*YOUR TASK*
Read the data, and whenever a line holds the word "anybody", report that line.

Page-level text extractions
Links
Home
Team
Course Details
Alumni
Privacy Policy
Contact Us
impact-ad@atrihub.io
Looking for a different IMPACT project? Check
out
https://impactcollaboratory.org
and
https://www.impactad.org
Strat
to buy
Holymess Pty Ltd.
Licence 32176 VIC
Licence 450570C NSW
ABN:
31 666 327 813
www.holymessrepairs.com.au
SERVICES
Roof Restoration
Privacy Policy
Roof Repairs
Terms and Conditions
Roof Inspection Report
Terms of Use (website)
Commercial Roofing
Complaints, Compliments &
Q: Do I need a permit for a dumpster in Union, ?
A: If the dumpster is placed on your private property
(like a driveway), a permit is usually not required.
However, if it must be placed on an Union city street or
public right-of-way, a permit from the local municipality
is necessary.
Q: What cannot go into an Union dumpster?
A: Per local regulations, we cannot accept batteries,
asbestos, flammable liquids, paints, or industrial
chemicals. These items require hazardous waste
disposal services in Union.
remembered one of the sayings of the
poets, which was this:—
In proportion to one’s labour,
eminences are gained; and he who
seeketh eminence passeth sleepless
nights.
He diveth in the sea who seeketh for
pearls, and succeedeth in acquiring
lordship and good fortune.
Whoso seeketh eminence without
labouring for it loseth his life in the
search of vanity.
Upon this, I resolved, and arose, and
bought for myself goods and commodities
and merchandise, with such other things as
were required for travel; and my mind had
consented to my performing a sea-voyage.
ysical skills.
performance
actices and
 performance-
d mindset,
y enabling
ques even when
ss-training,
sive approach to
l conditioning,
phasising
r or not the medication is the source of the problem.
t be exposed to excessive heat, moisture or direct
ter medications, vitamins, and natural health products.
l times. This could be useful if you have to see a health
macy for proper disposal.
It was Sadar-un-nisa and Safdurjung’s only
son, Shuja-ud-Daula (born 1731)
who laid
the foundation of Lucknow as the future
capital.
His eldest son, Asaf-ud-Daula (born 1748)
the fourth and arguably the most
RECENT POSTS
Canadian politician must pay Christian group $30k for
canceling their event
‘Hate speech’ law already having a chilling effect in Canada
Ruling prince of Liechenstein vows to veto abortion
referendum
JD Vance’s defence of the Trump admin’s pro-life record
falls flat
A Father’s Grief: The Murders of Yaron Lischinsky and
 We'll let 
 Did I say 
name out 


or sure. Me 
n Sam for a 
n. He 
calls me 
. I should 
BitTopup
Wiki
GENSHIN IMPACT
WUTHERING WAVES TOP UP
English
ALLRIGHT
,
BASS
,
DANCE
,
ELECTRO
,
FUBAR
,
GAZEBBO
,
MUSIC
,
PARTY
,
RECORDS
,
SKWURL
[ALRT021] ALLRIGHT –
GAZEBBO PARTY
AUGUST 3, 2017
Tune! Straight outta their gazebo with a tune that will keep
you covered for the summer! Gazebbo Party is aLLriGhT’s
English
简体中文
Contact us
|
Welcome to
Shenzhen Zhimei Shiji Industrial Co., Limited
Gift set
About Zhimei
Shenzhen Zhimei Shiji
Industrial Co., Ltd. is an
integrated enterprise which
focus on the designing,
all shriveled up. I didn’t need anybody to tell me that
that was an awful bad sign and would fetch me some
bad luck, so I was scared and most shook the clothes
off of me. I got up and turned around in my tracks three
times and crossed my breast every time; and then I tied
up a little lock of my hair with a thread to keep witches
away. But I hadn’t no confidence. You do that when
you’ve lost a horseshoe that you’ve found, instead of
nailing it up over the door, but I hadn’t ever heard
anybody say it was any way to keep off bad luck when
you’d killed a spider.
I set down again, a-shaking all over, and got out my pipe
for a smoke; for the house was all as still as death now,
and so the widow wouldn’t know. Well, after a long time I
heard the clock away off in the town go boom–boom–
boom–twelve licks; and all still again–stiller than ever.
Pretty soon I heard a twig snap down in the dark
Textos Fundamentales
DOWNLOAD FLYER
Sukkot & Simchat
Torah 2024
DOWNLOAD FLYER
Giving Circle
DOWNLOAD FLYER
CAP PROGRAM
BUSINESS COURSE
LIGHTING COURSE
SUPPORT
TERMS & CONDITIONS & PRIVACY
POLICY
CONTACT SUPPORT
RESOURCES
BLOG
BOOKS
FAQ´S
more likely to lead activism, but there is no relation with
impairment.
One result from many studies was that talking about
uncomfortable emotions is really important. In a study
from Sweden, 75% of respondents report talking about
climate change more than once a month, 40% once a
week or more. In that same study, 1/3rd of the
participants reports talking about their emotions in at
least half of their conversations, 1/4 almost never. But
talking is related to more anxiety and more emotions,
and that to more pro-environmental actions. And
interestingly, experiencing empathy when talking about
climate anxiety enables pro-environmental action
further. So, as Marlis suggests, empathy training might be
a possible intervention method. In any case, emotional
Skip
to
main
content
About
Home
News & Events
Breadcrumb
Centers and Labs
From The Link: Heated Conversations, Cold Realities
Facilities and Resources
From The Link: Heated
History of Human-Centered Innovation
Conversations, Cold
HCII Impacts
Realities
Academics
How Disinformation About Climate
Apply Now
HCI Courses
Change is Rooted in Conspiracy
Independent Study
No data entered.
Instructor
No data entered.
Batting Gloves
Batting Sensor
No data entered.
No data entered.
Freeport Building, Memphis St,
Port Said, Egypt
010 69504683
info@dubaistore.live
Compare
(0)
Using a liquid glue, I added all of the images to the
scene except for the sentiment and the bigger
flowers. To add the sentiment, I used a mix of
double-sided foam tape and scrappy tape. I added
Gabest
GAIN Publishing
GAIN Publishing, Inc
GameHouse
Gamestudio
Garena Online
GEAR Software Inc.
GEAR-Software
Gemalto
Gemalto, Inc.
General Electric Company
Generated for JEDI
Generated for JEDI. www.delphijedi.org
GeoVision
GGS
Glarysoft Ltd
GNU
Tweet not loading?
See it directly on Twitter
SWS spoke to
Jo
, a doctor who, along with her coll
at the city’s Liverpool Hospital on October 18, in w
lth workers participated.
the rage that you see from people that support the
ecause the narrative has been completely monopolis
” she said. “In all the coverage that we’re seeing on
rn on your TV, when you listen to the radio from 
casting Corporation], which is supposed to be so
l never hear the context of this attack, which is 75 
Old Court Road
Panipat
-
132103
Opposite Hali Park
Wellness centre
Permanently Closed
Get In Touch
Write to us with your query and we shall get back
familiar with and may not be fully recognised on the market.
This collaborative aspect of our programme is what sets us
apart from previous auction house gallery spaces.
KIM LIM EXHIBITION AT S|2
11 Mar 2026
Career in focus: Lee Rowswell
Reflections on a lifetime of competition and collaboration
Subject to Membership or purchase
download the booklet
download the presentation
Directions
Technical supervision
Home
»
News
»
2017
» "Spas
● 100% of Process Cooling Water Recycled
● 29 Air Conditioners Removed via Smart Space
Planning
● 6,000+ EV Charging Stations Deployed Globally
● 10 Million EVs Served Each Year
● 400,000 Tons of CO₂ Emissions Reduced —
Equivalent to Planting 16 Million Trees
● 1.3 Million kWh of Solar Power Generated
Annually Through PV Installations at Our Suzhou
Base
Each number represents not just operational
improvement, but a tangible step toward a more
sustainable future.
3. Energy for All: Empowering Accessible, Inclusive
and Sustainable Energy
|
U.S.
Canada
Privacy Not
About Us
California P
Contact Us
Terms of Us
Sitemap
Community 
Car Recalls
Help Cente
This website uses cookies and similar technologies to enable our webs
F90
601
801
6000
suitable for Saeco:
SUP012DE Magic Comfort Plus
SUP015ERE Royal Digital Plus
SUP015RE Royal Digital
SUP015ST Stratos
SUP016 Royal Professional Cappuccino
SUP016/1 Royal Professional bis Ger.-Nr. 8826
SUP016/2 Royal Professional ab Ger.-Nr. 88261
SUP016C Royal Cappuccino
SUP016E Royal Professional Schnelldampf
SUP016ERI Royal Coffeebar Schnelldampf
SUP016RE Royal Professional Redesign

*ANSWER TO THIS PROBLEM*
all shriveled up. I didn’t need anybody to tell me that
anybody say it was any way to keep off bad luck when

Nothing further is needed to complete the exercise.